第6章 また明日
朝の教室は、どこかざわついた空気に包まれていた。
事件から2日。
やっと学校が再開されたとはいえ、生徒たちの間にはまだ少し緊張が残っていて、笑い声も控えめだった。
そんな中で教室に足を踏み入れた瞬間――
思っていたよりもたくさんの視線と声が、一気に私に集まってきた。
「おはよう!もう平気?傷とか残ってない?」
「無理して来たんじゃないよね?ちゃんと休めた?」
その言葉ひとつひとつが、じんわり胸に沁みた。
『……ありがとう。うん、もう大丈夫』
笑ってそう答えたときだった。
「……おーおー、モテてんな」
聞き慣れた、ちょっと低めの声が背後からふわりと落ちてきた。
振り返ると、教室の後ろから爆豪くんがゆるい足取りで歩いてきていた。
どこか余裕のある笑み。
でも――その目だけは、昨夜と同じ。
何かを知ってる人だけが浮かべられる、あの目。
(や、やめてってば……!)
一瞬で頬が熱くなる。
なのに、彼はそれを楽しむように、唇をにやりとつり上げてきた。
そして――
「……あの顔、オレしか知らねぇとか、な」
ふいに耳元で囁かれたその声に、背筋がぞくっとする。
『っ……ばっ、バカツキ!!』
思わず名前を呼んでしまって、慌てて口を押さえる。
(うそ、今、素で……!)
真っ赤になった私の顔を見て、彼はケラケラと肩を揺らして笑っていた。
その様子を見ていたクラスメイトたちは、ぽかんと口を開けたまま、互いに目を見合わせている。
「……え、今の、どういうこと……?」
「なに?いつの間に!?昨日休みだったよね!?」
ざわざわとざわめく教室。
その中で、窓際に座っていた轟くんがふっと目を細めて、どこか優しく、でも少しだけ寂しそうに笑った。
「……そっか。なるほどな」
そう呟いて、彼は窓の外へ視線を移す。
私はというと、もうどうにもならない顔の熱を抱えながら、自分の席に突っ伏すしかなかった。

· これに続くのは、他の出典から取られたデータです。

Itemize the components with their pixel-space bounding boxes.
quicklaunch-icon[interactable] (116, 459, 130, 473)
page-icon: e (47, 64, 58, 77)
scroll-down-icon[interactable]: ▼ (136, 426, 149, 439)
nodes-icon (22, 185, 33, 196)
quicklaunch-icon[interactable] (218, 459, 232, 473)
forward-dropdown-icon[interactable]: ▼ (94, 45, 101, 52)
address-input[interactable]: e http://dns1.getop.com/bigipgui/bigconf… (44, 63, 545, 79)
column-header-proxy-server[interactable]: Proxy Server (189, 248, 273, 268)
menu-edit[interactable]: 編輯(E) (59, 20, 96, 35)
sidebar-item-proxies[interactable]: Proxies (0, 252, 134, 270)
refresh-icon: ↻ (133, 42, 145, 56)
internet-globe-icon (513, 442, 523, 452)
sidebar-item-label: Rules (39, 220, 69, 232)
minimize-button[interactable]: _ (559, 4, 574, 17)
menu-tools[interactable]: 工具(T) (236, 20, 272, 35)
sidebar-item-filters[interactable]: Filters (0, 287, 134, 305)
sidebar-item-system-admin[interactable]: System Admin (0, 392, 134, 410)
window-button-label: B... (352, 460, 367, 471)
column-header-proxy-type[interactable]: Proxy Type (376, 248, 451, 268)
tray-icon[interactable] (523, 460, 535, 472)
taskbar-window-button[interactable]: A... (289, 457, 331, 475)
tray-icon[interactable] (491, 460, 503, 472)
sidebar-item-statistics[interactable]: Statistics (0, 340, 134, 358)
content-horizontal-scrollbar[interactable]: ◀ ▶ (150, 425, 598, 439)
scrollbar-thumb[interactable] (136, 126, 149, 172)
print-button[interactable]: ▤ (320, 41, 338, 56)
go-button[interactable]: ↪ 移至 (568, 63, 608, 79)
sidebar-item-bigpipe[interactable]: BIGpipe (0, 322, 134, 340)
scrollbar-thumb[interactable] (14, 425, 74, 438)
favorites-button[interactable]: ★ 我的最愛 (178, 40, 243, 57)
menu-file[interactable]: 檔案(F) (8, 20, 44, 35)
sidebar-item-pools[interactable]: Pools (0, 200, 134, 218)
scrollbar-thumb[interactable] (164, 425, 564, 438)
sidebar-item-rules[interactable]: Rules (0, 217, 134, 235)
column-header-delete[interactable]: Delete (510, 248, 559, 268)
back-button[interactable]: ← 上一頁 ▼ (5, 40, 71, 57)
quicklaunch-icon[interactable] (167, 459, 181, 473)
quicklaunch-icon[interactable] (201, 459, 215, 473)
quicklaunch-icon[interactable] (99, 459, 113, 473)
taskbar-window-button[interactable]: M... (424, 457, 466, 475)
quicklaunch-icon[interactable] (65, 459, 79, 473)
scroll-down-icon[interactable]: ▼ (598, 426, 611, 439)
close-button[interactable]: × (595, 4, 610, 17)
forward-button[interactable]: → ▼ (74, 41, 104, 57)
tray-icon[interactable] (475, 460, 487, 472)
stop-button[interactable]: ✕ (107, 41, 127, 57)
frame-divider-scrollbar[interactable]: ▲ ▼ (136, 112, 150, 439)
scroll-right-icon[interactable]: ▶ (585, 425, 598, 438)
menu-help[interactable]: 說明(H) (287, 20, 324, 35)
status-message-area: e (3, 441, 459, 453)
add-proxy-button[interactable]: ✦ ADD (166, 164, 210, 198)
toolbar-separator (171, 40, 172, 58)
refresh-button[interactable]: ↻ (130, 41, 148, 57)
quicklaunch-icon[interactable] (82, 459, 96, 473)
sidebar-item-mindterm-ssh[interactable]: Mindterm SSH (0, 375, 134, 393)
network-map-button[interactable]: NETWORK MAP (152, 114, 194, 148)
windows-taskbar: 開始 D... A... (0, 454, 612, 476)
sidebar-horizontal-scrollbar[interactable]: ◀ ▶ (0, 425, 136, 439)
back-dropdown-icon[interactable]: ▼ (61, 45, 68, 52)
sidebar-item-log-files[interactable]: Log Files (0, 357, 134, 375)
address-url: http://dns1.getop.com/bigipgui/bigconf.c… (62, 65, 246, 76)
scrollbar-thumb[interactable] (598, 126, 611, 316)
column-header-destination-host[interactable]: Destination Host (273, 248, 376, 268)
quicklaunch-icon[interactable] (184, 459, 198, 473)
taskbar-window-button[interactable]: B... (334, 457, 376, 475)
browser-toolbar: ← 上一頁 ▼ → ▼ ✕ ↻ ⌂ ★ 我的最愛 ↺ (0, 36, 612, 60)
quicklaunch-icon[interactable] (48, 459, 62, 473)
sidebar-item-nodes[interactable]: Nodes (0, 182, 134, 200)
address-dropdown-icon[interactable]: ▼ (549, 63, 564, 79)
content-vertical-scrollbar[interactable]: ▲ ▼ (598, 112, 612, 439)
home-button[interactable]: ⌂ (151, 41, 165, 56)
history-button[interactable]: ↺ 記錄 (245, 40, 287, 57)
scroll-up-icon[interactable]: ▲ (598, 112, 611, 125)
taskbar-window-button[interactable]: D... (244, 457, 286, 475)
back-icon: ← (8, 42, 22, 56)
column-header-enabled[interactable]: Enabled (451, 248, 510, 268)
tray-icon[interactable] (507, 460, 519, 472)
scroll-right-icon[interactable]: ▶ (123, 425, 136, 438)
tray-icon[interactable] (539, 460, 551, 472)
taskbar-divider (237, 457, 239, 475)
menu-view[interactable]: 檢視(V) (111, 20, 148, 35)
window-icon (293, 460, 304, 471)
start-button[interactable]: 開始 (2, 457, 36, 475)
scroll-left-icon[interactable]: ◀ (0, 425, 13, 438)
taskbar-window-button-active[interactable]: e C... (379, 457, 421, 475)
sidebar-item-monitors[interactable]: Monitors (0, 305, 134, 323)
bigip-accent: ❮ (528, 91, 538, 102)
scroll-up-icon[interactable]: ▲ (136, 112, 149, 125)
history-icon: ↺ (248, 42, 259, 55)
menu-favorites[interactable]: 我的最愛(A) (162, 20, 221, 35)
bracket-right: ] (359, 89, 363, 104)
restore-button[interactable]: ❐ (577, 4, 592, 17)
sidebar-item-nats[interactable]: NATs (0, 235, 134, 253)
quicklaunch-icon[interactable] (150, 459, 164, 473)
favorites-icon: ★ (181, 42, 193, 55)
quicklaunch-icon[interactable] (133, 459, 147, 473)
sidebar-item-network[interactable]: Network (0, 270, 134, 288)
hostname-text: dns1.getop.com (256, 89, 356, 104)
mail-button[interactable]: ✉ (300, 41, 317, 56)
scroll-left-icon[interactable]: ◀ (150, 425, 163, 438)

(な、なんであいつ……朝からあんな顔で、あんなこと言って……)
心臓が、うるさい。
けど、騒がしいはずのその音が、なんだか少しだけ――
嬉しかった。
(もう、ほんと……バカツキ……)
机の上に顔を伏せながら、つい口元がふにゃりと緩んでしまう。
止まらない心音と、ちょっとくすぐったい朝のはじまり。
今日も、きっと騒がしくなりそうだった。